**Data segment**
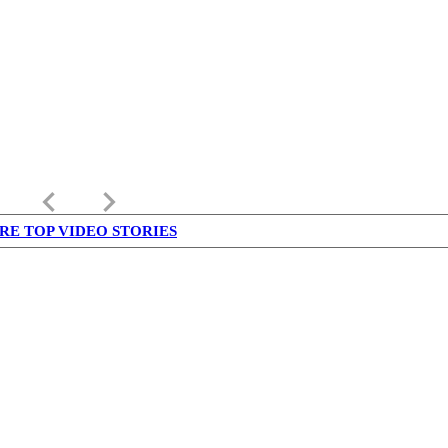
keyboard_arrow_left
keyboard_arrow_right
RE TOP VIDEO STORIES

**Problem statement**
Write out the data above exactly as it appears, but without any image.

**Solution below**
keyboard_arrow_left
keyboard_arrow_right
RE TOP VIDEO STORIES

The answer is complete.